Neue Chalets: Übernachten in den Erlebnisgärten

Im grünen Herz Schilterns entstehen um sieben Millionen Euro 20 Gartenchalets. Reinhard Kittenberger nahm am Donnerstag mit Landesrat Jochen Danninger den - wetterbedingt symbolischen - Spatenstich vor.

Erstellt am 07. Oktober 2021 | 13:00

Die Kittenberger Erlebnisgärten in Schiltern sind eines der beliebtesten Ausflugsziele Niederösterreichs. Bald schon kann inmitten der grünen Oase der Stadtgemeinde Langenlois auch übernachtet werden. Auf dem Rücken des Laaberges im Süden des Areals entstehen 20 Gartenchalets. Geplante Fertigstellung: September 2022. Sieben Millionen Euro nimmt Inhaber Reinhard Kittenberger dafür in die Hand. Das Land Niederösterreich unterstützt ihn.  

"Spatenstich" im Glashaus

Die Pflanzung eines Bonsais hätte am Donnerstagvormittag den offiziellen Baustart markieren sollen, das Regenwetter machte den Verantwortlichen aber einen Strich durch die Rechnung. So nahmen Tourismuslandesrat Jochen Danninger, Bürgermeister Harald Leopold, Architekt Winfried Schmelz, Generalunternehmer Manfred List und Erlebnisgärtner Kittenberger kurzerhand symbolisch den Spaten zur Hand, um unter dem Dach des Glashauses den Projektbeginn zu feiern. 

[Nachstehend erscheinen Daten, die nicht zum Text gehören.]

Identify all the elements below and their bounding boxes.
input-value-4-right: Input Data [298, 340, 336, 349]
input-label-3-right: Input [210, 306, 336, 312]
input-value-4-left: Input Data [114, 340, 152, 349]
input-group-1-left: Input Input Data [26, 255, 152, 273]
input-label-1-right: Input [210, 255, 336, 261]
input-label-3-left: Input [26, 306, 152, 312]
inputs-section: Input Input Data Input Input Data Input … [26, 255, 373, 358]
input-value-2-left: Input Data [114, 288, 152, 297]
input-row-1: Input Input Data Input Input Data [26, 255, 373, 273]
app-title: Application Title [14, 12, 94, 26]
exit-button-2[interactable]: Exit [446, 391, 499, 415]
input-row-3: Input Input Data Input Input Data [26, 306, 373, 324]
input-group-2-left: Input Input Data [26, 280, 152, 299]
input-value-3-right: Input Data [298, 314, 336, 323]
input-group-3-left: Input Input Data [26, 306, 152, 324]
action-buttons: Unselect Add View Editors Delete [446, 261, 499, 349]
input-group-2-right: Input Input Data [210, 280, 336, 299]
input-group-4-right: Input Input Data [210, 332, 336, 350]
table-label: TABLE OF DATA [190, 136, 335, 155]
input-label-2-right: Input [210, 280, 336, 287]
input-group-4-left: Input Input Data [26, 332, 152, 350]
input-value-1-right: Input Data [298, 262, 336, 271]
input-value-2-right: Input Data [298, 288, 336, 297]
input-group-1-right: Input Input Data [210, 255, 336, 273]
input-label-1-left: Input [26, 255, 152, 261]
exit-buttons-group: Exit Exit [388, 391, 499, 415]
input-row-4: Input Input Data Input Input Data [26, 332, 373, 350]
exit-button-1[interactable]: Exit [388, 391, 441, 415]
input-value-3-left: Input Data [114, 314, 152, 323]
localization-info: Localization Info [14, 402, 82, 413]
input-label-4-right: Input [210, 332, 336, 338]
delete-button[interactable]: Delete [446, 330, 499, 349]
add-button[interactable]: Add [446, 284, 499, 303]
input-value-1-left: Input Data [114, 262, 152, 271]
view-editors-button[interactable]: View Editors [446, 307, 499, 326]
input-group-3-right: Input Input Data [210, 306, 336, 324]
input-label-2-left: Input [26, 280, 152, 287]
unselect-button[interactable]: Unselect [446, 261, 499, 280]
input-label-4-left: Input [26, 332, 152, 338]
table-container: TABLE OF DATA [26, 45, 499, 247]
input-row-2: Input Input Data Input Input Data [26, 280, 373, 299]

Vier verschiedene Haustypen

"Wohnen im Garten" ist für den 60-jährigen Kittenberger das Lebensgefühl, das er seinen Gästen auf dem 30.000 Quadratmeter großen Chaletdorf-Areal vermitteln möchte. Rund um das Herzstück, einem 3.400 Quadratmeter großen Naturbadeteich, finden bei Vollauslastung bis zu 94 Gäste in den vier verschiedenen Häusertypen Platz. Ein Haupthaus beherbergt die Rezeption und einen Regionalmarkt mit Produkten aus dem Waldviertel. Um den "Haushalt" kümmern müssen sich Bewohner nicht. Servicepersonal sorgt dafür, dass Hotel-Feeling aufkommen kann. 

Ökologischer Fußabdruck entscheidend

Wie in seinen Gärten legt Kittenberger auch beim Chaletdorf besonderen Wert auf den ökologischen Fußabdruck. Gebaut wird mit österreichischem Massivholz, Naturkalk, Ton und Ziegeln. Dächer werden begrünt, die Haustechnik soll möglichst wenig Elektrosmog erzeugen. Eine eigene Photovoltaikanlage bringt nachhaltige Sonnenenergie. Für die Gartenbewässerung und die Versorgung des Badeteichs dienen der hauseigene Brunnen und ein Regenwassersammelsystem. In der und rund um die Anlage ist die Pflanzung von 150 Laub- und Nadelbäume geplant, 20.000 Blütenstauden und 30.000 Zwiebelpflanzen sollen einen Nahrungsquell für Bienen und einen Genuss für's menschliche Auge bieten. 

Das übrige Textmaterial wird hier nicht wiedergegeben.